Week #8

The summer solstice has come and gone now, and things are still chugging along. Picking up steam, in fact. The first day of summer seems to be the pinnacle of plant (and weed) growth, but the work load on the farm peaks for us in the heady days of late July and early August. During these weeks we will be in full-on fruit harvesting mode, and it will take 1 or 2 full days of labor each week just to harvest tomatoes, peppers, squash, cucumbers, green beans, ground cherries, and okra. Yes I know these are typically thought of as vegetables, but technically they are fruit!

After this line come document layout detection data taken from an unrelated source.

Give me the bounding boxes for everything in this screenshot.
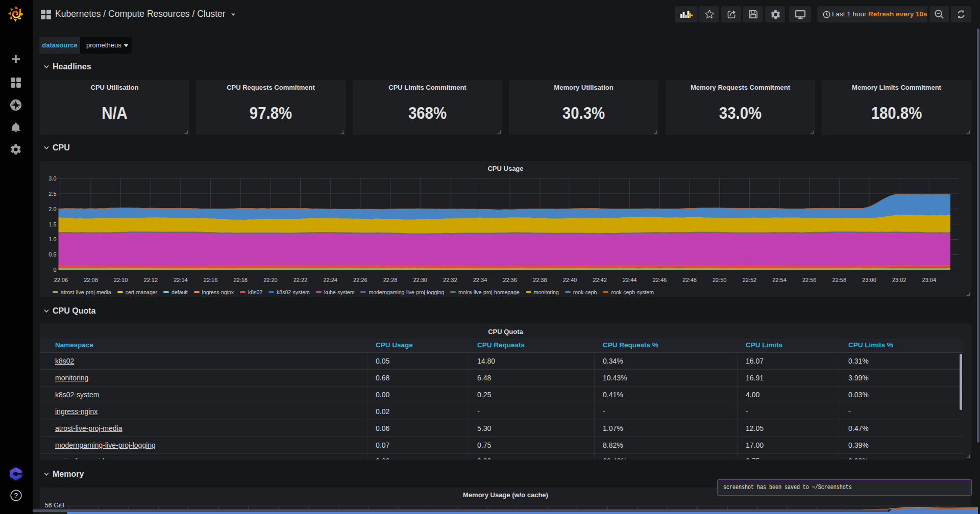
svg-text:23:02: 23:02	[892, 277, 906, 283]
svg-text:22:58: 22:58	[832, 277, 847, 283]
svg-text:22:38: 22:38	[533, 277, 547, 283]
svg-text:22:24: 22:24	[323, 277, 337, 283]
svg-text:22:44: 22:44	[623, 277, 637, 283]
svg-text:0.5: 0.5	[48, 251, 56, 258]
svg-text:2.0: 2.0	[48, 206, 56, 212]
svg-text:22:08: 22:08	[84, 277, 98, 283]
svg-text:1.5: 1.5	[48, 221, 56, 227]
svg-text:3.0: 3.0	[48, 175, 56, 182]
svg-text:22:16: 22:16	[204, 277, 218, 283]
svg-text:1.0: 1.0	[48, 236, 56, 242]
svg-text:2.5: 2.5	[48, 191, 56, 197]
svg-text:22:40: 22:40	[563, 277, 577, 283]
svg-text:23:00: 23:00	[862, 277, 876, 283]
svg-text:0: 0	[53, 267, 56, 273]
svg-text:22:26: 22:26	[353, 277, 368, 283]
svg-text:22:34: 22:34	[473, 277, 487, 283]
svg-text:22:42: 22:42	[593, 277, 607, 283]
svg-text:23:04: 23:04	[922, 277, 937, 283]
svg-text:22:50: 22:50	[713, 277, 727, 283]
svg-text:22:52: 22:52	[743, 277, 757, 283]
svg-text:22:30: 22:30	[413, 277, 427, 283]
svg-text:22:18: 22:18	[233, 277, 248, 283]
svg-text:22:54: 22:54	[772, 277, 787, 283]
svg-text:22:10: 22:10	[114, 277, 128, 283]
svg-text:22:20: 22:20	[263, 277, 278, 283]
svg-text:22:36: 22:36	[503, 277, 517, 283]
svg-text:22:48: 22:48	[682, 277, 697, 283]
svg-text:?: ?	[14, 492, 18, 499]
svg-text:22:06: 22:06	[54, 277, 68, 283]
svg-text:22:46: 22:46	[653, 277, 667, 283]
svg-text:22:28: 22:28	[383, 277, 398, 283]
svg-text:22:12: 22:12	[144, 277, 158, 283]
svg-text:22:22: 22:22	[293, 277, 308, 283]
svg-text:22:32: 22:32	[443, 277, 457, 283]
svg-text:22:14: 22:14	[174, 277, 188, 283]
svg-text:22:56: 22:56	[802, 277, 817, 283]
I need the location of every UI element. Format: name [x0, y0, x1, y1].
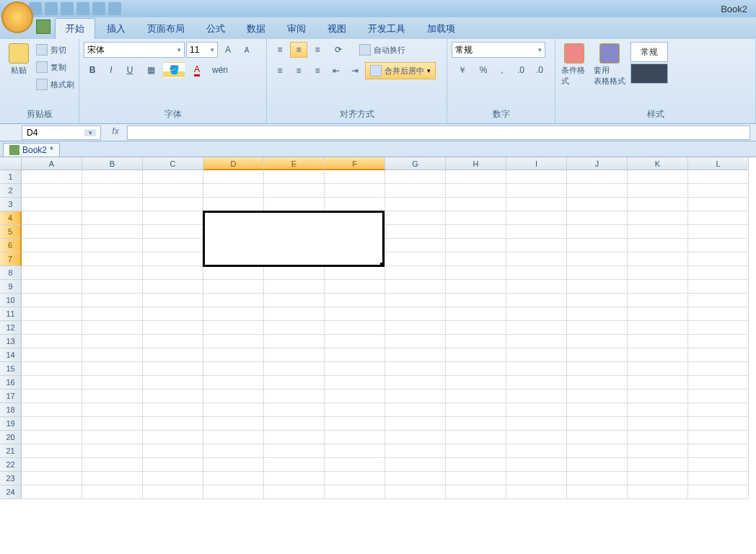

This year we have received feedback of so many kinds on the farm. Sometimes it is positive feedback and other times negative. When we started harvesting a new carrot variety called Nelson two weeks ago, we were super impressed by the long, straight roots, bright color, sweet taste, and crunchy texture. This was positive feedback for a small amount of experimentation with new varieties, and we got feedback from the marketplace when customers snatched them up at market.

However, the following week we received an intense rain storm, and many of those same carrots rotted in the ground because their roots were so deep. While the new variety is partly to blame, this event has given us new feedback about the layout of our garden. As many of you have seen, our garden beds are raised slightly and placed perpendicular to the slope, allowing us to capture all of the rain that falls on site. This is normally beneficial, but as we saw last week, it can be downright treacherous during extreme rainstorms.

Feedback is useless unless you are able to respond to it, and in the case of the rotten carrots, we will probably change the orientation of our garden beds so they can drain quickly and gently. A more vexing question right now is how to respond to the deer who have daily been getting into the garden and decimating our head lettuce, beets, and fruit trees. Our plastic fencing doesn’t seem to be doing the trick, and more effective permanent fencing is not in the budget. So for now we are playing the long and elaborate game of hide and seek that includes fence-patching, covering susceptible plants, and using electricity to deter them.

There is a saying that “the best fertilizer is the farmer’s footsteps,” and this seems to be true given our recent experiences. Staying aware, looking for feedback, and thinking critically about how to respond are crucial practices for our work.